I fully support @FortranFan and @themos comments on using hardwired literal values for kinds but just out of curiosity:
Are there (m)any modern compilers using kind values other than byte-length? From the abyss of my memory I can recall only old
g77 compiler which used
kind=1 for default,
2 for double length,
3 for 1-byte,
5 for half-length. But it was (a) just before the last dinosaur died, (b) not standard at all, just extension.
The NAG Fortran compiler supports three different kind numbering schemes, to help check that your code makes no unwarranted assumptions.
What I frequently use for default kinds is,
integer, parameter :: IK => int32 ! default Integer Kind
integer, parameter :: RK => real64 ! default Real Kind
integer, parameter :: CK => real64 ! default Complex kind
use Constants_mod :: IK, RK
integer(IK) :: var_IK
real(RK) :: var_RK
complex(CK) :: var_CK
- avoids the use of non-standard non-portable notation.
- defines the universal default kinds across the entire codebase, such that the behavior of the codebase can be fully controlled from a single module.
- separates the default kind of complex from real. This may seem somewhat redundant, but it provides much finer control over what should be the default complex kind and what should be real kind across the codebase.
Even if some objects have to be non-default kind, it is likely much better to define those non-default kinds in a base module to be used elsewhere, like:
integer, parameter :: IK => int32 ! default Integer Kind
integer, parameter :: IK8 => int8
integer, parameter :: IK16 => int16
integer, parameter :: IK32 => int32
integer, parameter :: IK64 => int64
Reasons are the same: if suddenly
selected_real_kind() is to be used instead of
iso_fortran_env kinds, this change of behavior only happens in a few lines of a single module (here
Constants_mod), and nothing else in codebase needs to change.
I would never use
real64 belong to
iso_fortran_env unless it is either a simple test, or
real64 appear in precisely the same context as defined in the language, which is different from what most think.
True.
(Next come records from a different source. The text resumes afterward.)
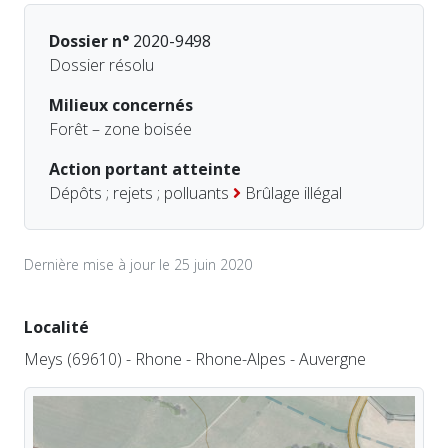
Dossier n°
2020-9498
Dossier résolu
Milieux concernés
Forêt – zone boisée
Action portant atteinte
Dépôts ; rejets ; polluants
Brûlage illégal
Dernière mise à jour le 25 juin 2020
Localité
Meys (69610) - Rhone - Rhone-Alpes - Auvergne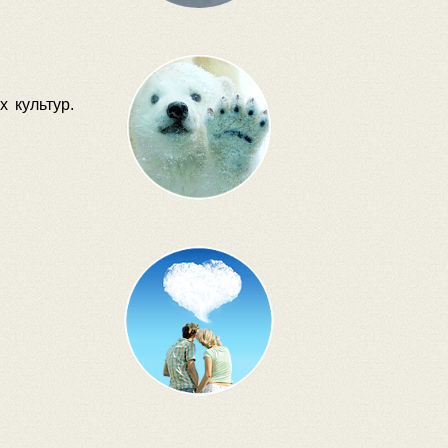
 культур.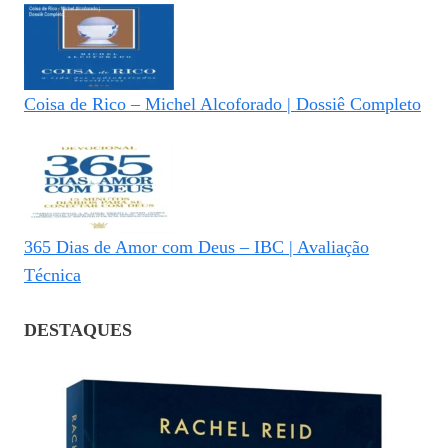
Coisa de Rico – Michel Alcoforado | Dossiê Completo
365 Dias de Amor com Deus – IBC | Avaliação
Técnica
DESTAQUES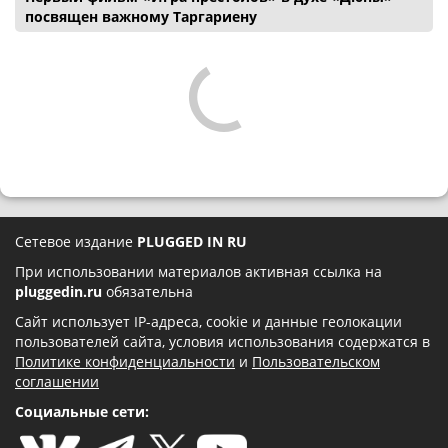
посвящен важному Таргариену
Сетевое издание
PLUGGED IN RU
При использовании материалов активная ссылка на
pluggedin.ru
обязательна
Сайт использует IP-адреса, cookie и данные геолокации
пользователей сайта, условия использования содержатся в
Политике конфиденциальности
и
Пользовательском
соглашении
Социальные сети: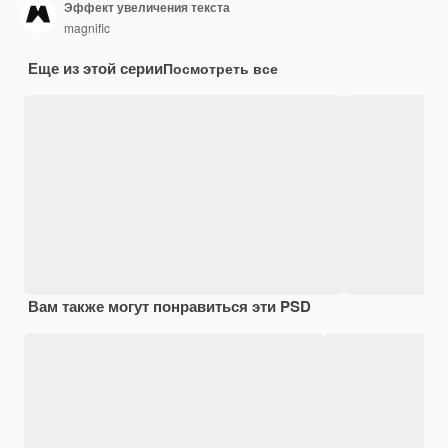
Эффект увеличения текста
magnific
Еще из этой серии
Посмотреть все
Вам также могут понравиться эти PSD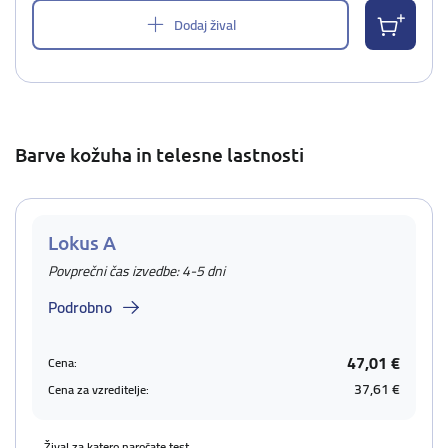
Dodaj žival
Barve kožuha in telesne lastnosti
Lokus A
Povprečni čas izvedbe: 4-5 dni
Podrobno
47,01 €
Cena:
37,61 €
Cena za vzreditelje:
Žival za katero naročate test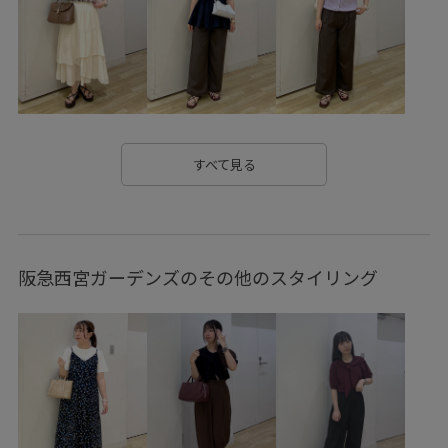
すべて見る
阪急西宮ガーデンズのその他のスタイリング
The default in my writing is rather misleading (it was not meant to refer to standard default)
Here is Steve’s patch: PDT type parameters are not restricted to default integer, thanks @kargl!
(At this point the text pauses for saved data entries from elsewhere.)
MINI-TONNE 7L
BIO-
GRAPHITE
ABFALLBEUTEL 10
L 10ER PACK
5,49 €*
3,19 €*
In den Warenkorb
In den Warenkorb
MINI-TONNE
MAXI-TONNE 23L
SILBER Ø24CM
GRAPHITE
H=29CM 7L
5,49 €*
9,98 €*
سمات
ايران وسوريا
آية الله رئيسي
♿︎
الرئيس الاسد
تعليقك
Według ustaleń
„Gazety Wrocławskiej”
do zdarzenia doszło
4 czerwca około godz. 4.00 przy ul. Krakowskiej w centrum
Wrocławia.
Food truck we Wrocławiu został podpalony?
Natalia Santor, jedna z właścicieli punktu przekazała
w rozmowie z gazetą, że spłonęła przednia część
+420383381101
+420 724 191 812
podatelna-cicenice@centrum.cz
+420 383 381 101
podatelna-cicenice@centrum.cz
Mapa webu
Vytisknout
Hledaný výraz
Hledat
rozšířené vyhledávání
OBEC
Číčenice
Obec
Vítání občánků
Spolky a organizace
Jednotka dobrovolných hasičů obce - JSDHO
Indeed, please keep submitting bugs to any compiler that you use.
Thanks @kargl for the patch and thanks @FortranFan for finding and reporting the bug in the first place! A fruitful combined effort.
(I think Harald Anlauf is not in this discourse but I’d like to thank him as well )
Oh, my bad for selecting the wrong user to tag (with a subtly similar name).
Just catching up to this thread and noticed your comment.